Charlotte shook her head.
“Mebbe he will. I know he's terrible set.”
“Who's set?” demanded Sylvia, coming in with her empty plate.
“Oh, I was jest sayin' that I thought Barney was kinder set,” replied her sister, mildly.
“He ain't no more set than Cephas,” returned Sylvia.
“Cephas ain't set. It's jest his way.”
Sylvia sniffed. She looked scornfully at Charlotte, who had raised her head when she came in, but whose eyes were red. “Folks had better been created without ways, then,” she retorted. “They'd better have been created slaves; they'd been enough sight happier an' better off, an' so would other folks that they have to do with, than to have so many ways, an' not sense enough to manage 'em. I don't believe in free-will, for my part.”
“Sylvy Crane, you ain't goin' to deny one of the doctrines of the Church at your time of life?” demanded a new voice. Sylvia's other sister, Hannah Berry, stood in the doorway.
Sylvia ordinarily was meek before her, but now she faced her. “Yes, I be,” said she; “I don't approve of free-will, and I ain't afraid to say it.”
Sylvia had always been considered very unlike Mrs. Hannah Berry in face and character. Now, as she stood before her, a curious similarity appeared; even her voice sounded like her sister's.
“What on earth ails you, Sylvy?” asked Mrs. Berry, ignoring suddenly the matter in hand.
“Nothin' ails me that I know of.

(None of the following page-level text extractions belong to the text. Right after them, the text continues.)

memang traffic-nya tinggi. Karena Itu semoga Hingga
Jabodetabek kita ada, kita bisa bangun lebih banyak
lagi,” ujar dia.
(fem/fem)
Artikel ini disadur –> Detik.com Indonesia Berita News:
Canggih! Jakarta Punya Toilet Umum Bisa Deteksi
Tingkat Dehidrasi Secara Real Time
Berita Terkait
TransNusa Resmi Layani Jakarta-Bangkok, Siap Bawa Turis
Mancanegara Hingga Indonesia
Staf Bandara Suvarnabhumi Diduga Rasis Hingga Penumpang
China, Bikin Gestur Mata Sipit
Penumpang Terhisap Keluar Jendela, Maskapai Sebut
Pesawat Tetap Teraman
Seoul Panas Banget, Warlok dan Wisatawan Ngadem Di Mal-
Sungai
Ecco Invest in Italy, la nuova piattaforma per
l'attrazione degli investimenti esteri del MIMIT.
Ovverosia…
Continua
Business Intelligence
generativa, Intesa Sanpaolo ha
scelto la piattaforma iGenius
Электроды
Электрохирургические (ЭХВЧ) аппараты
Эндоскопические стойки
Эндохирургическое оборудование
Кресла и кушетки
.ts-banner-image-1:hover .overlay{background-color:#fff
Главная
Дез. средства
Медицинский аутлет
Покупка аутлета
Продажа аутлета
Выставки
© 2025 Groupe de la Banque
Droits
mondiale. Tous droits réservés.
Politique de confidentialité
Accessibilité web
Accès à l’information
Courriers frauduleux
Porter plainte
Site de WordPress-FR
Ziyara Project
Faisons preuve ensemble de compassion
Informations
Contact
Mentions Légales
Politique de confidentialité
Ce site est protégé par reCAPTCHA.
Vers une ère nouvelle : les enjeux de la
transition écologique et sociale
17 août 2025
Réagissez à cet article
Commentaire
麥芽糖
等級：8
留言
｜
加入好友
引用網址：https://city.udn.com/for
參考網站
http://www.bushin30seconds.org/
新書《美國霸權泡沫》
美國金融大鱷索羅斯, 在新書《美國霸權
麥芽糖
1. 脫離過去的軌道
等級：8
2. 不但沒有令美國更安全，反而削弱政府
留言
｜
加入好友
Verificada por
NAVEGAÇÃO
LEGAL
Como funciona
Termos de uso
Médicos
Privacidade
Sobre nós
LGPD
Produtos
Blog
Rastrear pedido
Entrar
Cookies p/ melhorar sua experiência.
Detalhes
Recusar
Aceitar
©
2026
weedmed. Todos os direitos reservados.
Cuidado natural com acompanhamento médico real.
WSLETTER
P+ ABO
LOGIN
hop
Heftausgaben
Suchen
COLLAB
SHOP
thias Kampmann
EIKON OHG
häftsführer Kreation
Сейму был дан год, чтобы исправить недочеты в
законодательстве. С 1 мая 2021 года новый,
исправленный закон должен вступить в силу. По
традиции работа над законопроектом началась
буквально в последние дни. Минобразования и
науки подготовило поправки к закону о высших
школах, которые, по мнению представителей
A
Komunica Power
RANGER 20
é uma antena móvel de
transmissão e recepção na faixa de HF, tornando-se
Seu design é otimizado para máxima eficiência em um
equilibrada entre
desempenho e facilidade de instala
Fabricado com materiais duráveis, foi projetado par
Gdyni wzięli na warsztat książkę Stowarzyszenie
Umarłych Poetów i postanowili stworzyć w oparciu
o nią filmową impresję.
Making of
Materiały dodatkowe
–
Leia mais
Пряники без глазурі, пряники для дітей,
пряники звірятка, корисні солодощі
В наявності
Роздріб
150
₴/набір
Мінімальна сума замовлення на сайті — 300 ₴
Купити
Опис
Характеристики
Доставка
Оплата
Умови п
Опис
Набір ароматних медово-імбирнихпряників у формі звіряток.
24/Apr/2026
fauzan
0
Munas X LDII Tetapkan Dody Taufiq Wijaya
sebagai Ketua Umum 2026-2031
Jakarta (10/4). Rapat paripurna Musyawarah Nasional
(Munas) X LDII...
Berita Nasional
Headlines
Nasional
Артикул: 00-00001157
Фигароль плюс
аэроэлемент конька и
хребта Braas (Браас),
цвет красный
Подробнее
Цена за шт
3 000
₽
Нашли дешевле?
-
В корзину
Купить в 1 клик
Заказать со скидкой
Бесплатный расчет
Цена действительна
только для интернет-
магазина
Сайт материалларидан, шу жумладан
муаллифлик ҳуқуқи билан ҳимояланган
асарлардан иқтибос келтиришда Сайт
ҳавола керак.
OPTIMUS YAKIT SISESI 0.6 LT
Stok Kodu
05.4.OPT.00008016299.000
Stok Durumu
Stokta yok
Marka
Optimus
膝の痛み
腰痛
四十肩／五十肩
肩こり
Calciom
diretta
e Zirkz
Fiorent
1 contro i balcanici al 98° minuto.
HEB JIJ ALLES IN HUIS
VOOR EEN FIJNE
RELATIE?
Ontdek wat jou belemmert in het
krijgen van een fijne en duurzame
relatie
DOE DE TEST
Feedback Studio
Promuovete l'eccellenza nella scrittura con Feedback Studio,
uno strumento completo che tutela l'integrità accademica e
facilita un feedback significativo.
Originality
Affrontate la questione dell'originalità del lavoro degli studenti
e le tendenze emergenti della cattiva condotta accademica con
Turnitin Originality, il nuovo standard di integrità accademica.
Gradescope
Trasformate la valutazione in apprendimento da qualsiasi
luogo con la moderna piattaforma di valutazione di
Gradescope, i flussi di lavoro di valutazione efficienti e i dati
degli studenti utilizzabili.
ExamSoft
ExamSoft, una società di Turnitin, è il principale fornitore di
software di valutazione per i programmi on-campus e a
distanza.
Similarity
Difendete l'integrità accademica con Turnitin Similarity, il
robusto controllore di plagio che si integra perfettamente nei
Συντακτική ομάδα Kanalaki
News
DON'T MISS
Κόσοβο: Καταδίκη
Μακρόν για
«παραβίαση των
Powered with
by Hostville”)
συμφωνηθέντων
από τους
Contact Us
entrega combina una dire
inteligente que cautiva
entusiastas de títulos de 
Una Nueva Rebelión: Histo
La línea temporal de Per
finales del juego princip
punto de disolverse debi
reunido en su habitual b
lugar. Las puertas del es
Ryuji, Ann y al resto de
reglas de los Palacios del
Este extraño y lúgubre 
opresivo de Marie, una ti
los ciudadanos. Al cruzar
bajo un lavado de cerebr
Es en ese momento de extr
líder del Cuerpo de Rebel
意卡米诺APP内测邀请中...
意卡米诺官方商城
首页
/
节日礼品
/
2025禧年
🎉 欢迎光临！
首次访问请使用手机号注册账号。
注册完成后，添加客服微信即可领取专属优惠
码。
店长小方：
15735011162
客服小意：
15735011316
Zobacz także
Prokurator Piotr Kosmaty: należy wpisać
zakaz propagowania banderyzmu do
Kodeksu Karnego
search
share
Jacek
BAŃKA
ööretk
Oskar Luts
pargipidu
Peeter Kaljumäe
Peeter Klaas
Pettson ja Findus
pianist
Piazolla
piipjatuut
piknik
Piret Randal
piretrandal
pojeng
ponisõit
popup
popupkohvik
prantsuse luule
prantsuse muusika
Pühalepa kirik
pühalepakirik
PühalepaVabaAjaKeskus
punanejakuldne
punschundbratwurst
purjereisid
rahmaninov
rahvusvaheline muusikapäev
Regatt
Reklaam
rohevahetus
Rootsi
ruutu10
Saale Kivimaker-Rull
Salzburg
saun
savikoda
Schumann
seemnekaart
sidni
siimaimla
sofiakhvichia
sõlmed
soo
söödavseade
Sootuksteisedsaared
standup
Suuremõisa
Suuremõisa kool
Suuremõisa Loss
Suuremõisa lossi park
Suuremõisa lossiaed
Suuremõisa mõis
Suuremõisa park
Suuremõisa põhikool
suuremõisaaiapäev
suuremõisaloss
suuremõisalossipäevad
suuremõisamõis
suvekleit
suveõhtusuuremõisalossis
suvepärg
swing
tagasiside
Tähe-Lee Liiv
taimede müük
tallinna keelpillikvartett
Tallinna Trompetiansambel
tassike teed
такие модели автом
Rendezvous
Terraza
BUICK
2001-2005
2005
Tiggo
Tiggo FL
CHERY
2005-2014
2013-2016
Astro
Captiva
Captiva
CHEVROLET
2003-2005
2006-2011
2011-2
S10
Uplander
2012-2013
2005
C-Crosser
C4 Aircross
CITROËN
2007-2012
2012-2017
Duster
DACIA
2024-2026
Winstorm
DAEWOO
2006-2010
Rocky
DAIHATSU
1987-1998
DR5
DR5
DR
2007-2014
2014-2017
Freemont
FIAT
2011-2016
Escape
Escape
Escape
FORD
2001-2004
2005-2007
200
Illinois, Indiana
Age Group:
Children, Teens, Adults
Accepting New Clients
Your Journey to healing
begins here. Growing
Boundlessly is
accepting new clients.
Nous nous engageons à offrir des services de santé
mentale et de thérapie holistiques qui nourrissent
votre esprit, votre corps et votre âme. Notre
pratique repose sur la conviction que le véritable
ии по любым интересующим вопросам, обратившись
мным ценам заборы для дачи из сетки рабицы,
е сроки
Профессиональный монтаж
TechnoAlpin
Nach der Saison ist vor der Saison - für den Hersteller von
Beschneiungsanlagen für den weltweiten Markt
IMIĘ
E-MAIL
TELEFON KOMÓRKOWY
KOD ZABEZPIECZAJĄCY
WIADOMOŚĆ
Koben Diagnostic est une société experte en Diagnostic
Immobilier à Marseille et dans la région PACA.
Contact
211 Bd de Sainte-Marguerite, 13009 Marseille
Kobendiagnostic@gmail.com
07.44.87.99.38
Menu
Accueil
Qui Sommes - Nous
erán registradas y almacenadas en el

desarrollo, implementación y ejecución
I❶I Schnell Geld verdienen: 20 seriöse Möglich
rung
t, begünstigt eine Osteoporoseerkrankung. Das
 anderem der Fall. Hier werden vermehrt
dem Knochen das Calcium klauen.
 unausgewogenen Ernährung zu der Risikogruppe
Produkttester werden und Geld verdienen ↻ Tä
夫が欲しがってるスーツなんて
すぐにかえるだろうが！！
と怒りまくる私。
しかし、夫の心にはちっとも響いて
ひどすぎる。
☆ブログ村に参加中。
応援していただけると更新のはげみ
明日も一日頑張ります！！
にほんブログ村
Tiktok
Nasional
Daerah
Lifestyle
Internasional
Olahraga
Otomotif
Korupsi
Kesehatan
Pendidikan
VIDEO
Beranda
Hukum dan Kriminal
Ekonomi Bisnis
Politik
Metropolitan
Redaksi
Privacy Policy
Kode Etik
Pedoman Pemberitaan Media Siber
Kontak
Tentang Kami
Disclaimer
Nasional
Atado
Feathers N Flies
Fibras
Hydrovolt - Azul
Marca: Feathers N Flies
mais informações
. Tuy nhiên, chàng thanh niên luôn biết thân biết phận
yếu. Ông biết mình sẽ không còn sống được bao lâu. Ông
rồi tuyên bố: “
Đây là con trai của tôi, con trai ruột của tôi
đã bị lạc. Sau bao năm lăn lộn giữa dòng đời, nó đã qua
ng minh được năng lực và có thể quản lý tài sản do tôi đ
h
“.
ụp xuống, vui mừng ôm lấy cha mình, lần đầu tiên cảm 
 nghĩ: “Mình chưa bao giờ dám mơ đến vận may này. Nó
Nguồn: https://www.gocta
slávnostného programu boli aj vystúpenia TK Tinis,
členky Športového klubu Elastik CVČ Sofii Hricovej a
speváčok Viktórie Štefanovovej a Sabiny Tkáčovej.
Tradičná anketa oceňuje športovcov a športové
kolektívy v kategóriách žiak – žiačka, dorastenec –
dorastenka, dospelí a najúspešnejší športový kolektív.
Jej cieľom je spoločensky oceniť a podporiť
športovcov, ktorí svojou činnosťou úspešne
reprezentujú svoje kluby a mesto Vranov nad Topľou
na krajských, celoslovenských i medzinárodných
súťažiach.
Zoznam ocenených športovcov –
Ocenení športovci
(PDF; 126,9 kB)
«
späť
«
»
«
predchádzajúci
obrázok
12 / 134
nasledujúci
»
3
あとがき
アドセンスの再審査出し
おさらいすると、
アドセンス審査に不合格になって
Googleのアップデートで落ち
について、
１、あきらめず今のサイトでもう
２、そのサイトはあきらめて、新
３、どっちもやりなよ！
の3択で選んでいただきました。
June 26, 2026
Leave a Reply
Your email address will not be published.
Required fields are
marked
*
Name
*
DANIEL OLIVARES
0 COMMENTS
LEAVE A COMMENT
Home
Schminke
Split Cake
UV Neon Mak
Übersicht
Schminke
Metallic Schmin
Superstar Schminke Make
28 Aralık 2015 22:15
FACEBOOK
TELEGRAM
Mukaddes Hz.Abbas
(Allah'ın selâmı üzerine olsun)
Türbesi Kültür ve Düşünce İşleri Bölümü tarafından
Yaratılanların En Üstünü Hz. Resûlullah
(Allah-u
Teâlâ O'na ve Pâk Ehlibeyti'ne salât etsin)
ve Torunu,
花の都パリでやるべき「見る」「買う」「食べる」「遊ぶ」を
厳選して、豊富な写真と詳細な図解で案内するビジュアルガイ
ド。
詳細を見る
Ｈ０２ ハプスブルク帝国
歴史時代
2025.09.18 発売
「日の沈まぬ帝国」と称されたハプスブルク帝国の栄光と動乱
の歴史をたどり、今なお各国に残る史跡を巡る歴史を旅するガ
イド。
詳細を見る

I don't think much of free-will, an' I ain't goin' to say I do when I don't.”
“Then all I've got to say is you'd ought to be ashamed of yourself. Why, I should think you was crazy, Sylvy Crane, settin' up yourself agin' the doctrines of the Word. I'd like to know what you know about them.”
“I know enough to see how they work,” returned Sylvia, undauntedly, “an' I ain't goin' to pretend I'm blind when I can see.”
Sylvia's serene arc of white forehead was shortened by a distressed frown, her mild mouth dropped sourly at the corners, and the lips were compressed. Her white cap was awry, and one of yesterday's curls hung lankly over her left cheek.
“You look an' act like a crazy creature,” said Hannah Berry, eying her with indignant amazement. She walked across the room to another rocking-chair, moving with unexpected heaviness. She was in reality as stout as her sister Sarah Barnard, but she had a long, thin, and rasped face, which misled people.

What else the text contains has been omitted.